I created a block that looks like this:

<div class="col-md-4">
    <a href="/our-difference/our-story/"><p></p>
        <div class="img-link" style="background-image: url(/wp-content/uploads/2016/07/our_story_600x400-1.jpg)">
            <div class="text">
                <h2>Our Story</h2>
                <h3>For over 25 years we have specialized in and excelled at health care and human services education.</h3>
            </div>
        </div>
    </a>
</div>

CSS:

.img-link {
    position: relative;
    width: 100%;
    height: 200px;
    background-size: cover;
    &:hover {
       opacity: .9;
   }
   .text {
       position: absolute;
       top: 10px;
   }

}

My problem is that I had to set up the HTML in a friendly way since it's WordPress, so I had to add the background image inline.

My goal is the following:

When a user will hover the div, where the background image lives, the color will change to an actual color with opacity and the text won't be affected (like it should happen if you use the opacity property).

But if I use mouseOut and mouseOver, for example:

$('.img-link')
.mouseover(function(){
    $(this).css('background', 'green');
})
.mouseout(function(){
    $(this).css('background', 'initial');
});

When the user will leave the image, the background will come back to the initial image, which at the moment will be null.

Before:

background-image: url(/wp-content/uploads/2016/07/our_story_600x400-1.jpg);

After

background-color: #9b7878a8.

In the final step, the background will be empty.

My question is: is there a way to 'save' the background image (like in an array) and then use the value of the array to reapply the original background image?

Something like:

let arrayimage = $('.img-link');

$('.img-link')
.mouseover(function(){
    $(this).css('background', 'green');
})
.mouseout(function(){
    $(this).css('background', arrayimage);
})

This is just an example, the code is far away to be right, I'm a novice.

Answer 1

Seeing that you're using jQuery, this would actually be quite simple and, assuming you only have the one background-image to store, would not require an array at all.

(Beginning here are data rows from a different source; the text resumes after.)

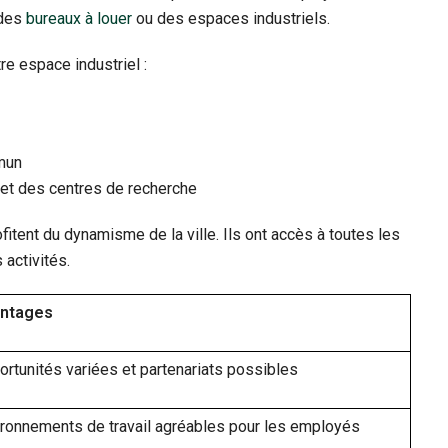
 des
bureaux à louer
ou des espaces industriels.
re espace industriel :
mmun
et des centres de recherche
fitent du dynamisme de la ville. Ils ont accès à toutes les
activités.
ntages
rtunités variées et partenariats possibles
ironnements de travail agréables pour les employés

$(document).ready(function(){
    var imgBackground = $('.img-link').css('background-image');
    $('.img-link').mouseover(function(){
        $(this).css('background', 'green');
    }).mouseout(function(){
        $(this).css('background', imgBackground);
    });
});

Here, starting with $(document).ready() ensures that your inline image is loaded before doing anything else. We can then safely store your loaded in image in a variable with jQuery's .css() function, telling it to retrieve the background-image. On your mouse-out, all you'll need to do is reassign that variable as the image.

If you need to remove the url(...) that surronds the link to your image, you can go see another similar answer that includes that information here : Can I get div's background-image url?